Editors’ note: We inadvertently published part 2 of the “Statistics in the Literature” (May 2006, p. 15) series installments in May (p. 15) out of order. In fact, the following series installment should have preceded the installment we published in May. Therefore, the following series installment is the last in the EBM series. We apologize for any inconvenience.
Why Do Statistical Methods Matter?
Critical appraisal of the literature does not stop with evaluation of bias and review of results. While it would be nice to simply trust that the reported methods in a paper tell the whole story, this approach would be inconsistent with the core principle of EBM: a global attitude of enlightened skepticism. Statistics in the literature should be subject to the same appraisal as every other aspect of a study.

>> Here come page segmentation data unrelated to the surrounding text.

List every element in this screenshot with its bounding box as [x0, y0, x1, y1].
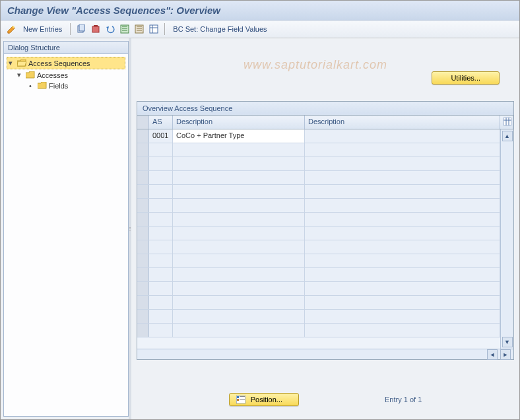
- delete-icon[interactable]: [90, 24, 101, 34]
- separator: [164, 23, 165, 35]
- table-row-empty[interactable]: [137, 171, 500, 185]
- undo-icon[interactable]: [105, 24, 115, 34]
- cell-description-1[interactable]: CoCo + Partner Type: [173, 129, 305, 143]
- grid-horizontal-scroll: ◄ ►: [137, 349, 513, 359]
- leaf-bullet-icon: •: [29, 82, 36, 90]
- table-row[interactable]: 0001 CoCo + Partner Type: [137, 129, 500, 143]
- grid-vertical-scroll: ▲ ▼: [500, 129, 513, 349]
- collapse-icon[interactable]: ▾: [17, 71, 24, 79]
- folder-open-icon: [17, 59, 26, 67]
- table-row-empty[interactable]: [137, 268, 500, 282]
- table-row-empty[interactable]: [137, 282, 500, 296]
- change-display-icon[interactable]: [6, 24, 16, 34]
- entry-counter: Entry 1 of 1: [385, 396, 422, 403]
- table-row-empty[interactable]: [137, 227, 500, 240]
- folder-icon: [26, 71, 35, 79]
- tree-label: Fields: [49, 82, 68, 90]
- position-label: Position...: [251, 396, 282, 403]
- separator: [70, 23, 71, 35]
- tree-label: Access Sequences: [28, 59, 90, 67]
- scroll-left-icon[interactable]: ◄: [487, 349, 498, 360]
- svg-rect-4: [94, 25, 98, 26]
- table-row-empty[interactable]: [137, 213, 500, 227]
- tree: ▾ Access Sequences ▾ Accesses •: [4, 54, 128, 416]
- table-row-empty[interactable]: [137, 254, 500, 268]
- svg-rect-11: [240, 396, 245, 397]
- svg-rect-3: [92, 26, 99, 32]
- scroll-down-icon[interactable]: ▼: [502, 337, 513, 347]
- table-row-empty[interactable]: [137, 185, 500, 199]
- cell-description-2[interactable]: [305, 129, 500, 143]
- position-button[interactable]: Position...: [229, 393, 299, 406]
- overview-grid: Overview Access Sequence AS Description …: [137, 101, 514, 360]
- tree-node-accesses[interactable]: ▾ Accesses: [5, 69, 127, 81]
- svg-rect-7: [150, 25, 158, 33]
- folder-icon: [38, 82, 47, 90]
- table-row-empty[interactable]: [137, 240, 500, 254]
- grid-header-row: AS Description Description: [137, 116, 513, 129]
- configure-columns-icon[interactable]: [500, 116, 513, 129]
- bc-set-button[interactable]: BC Set: Change Field Values: [170, 24, 269, 34]
- svg-rect-10: [237, 396, 239, 398]
- column-header-description-2[interactable]: Description: [305, 116, 500, 129]
- select-all-column-header[interactable]: [137, 116, 149, 129]
- tree-node-fields[interactable]: • Fields: [5, 81, 127, 91]
- svg-rect-8: [504, 118, 511, 125]
- sidebar-header: Dialog Structure: [4, 42, 128, 54]
- new-entries-button[interactable]: New Entries: [20, 24, 65, 34]
- tree-label: Accesses: [37, 71, 68, 79]
- table-row-empty[interactable]: [137, 199, 500, 213]
- table-row-empty[interactable]: [137, 143, 500, 157]
- svg-rect-12: [237, 399, 239, 401]
- position-icon: [236, 396, 245, 403]
- row-selector[interactable]: [137, 129, 149, 143]
- copy-as-icon[interactable]: [76, 24, 86, 34]
- grid-body: 0001 CoCo + Partner Type: [137, 129, 513, 349]
- table-row-empty[interactable]: [137, 157, 500, 171]
- table-row-empty[interactable]: [137, 324, 500, 337]
- utilities-button[interactable]: Utilities...: [432, 71, 500, 85]
- watermark-text: www.saptutorialkart.com: [244, 58, 387, 72]
- tree-node-access-sequences[interactable]: ▾ Access Sequences: [7, 57, 125, 69]
- column-header-as[interactable]: AS: [149, 116, 173, 129]
- dialog-structure-panel: Dialog Structure ▾ Access Sequences ▾ Ac…: [3, 41, 129, 417]
- main-panel: www.saptutorialkart.com Utilities... Ove…: [131, 38, 519, 419]
- table-row-empty[interactable]: [137, 296, 500, 310]
- svg-rect-13: [240, 399, 245, 400]
- content-area: Dialog Structure ▾ Access Sequences ▾ Ac…: [1, 38, 519, 419]
- grid-title: Overview Access Sequence: [137, 102, 513, 116]
- bottom-bar: Position... Entry 1 of 1: [131, 393, 519, 406]
- collapse-icon[interactable]: ▾: [9, 59, 15, 67]
- table-settings-icon[interactable]: [148, 24, 159, 34]
- page-title: Change View "Access Sequences": Overview: [1, 1, 519, 20]
- scroll-right-icon[interactable]: ►: [500, 349, 511, 360]
- select-all-icon[interactable]: [119, 24, 130, 34]
- deselect-all-icon[interactable]: [134, 24, 145, 34]
- svg-point-0: [12, 26, 14, 28]
- svg-rect-2: [79, 24, 84, 31]
- cell-as[interactable]: 0001: [149, 129, 173, 143]
- scroll-up-icon[interactable]: ▲: [502, 131, 513, 141]
- table-row-empty[interactable]: [137, 310, 500, 324]
- application-toolbar: New Entries BC Set: Change Field Values: [1, 20, 519, 38]
- column-header-description-1[interactable]: Description: [173, 116, 305, 129]
- grid-rows: 0001 CoCo + Partner Type: [137, 129, 500, 349]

But is such detail truly necessary? If a paper meets the standard criteria for validity, can’t we assume that the statistics are also valid? Most of us would like to be able to just accept that the P values and confidence intervals we see in a paper are appropriate. Even EBM experts tend to feel this way, as evidenced by the statement in Sackett, et al. (1998) that “if good [study] methods were used, the investigators probably went to the effort to use good statistics.” Unfortunately, repeated studies of the statistical methods reported in literature across many fields suggest that up to 50% of papers contain major statistical flaws, many of which could affect the conclusions of the paper. This occurs even in top-tier journals, so no source is immune.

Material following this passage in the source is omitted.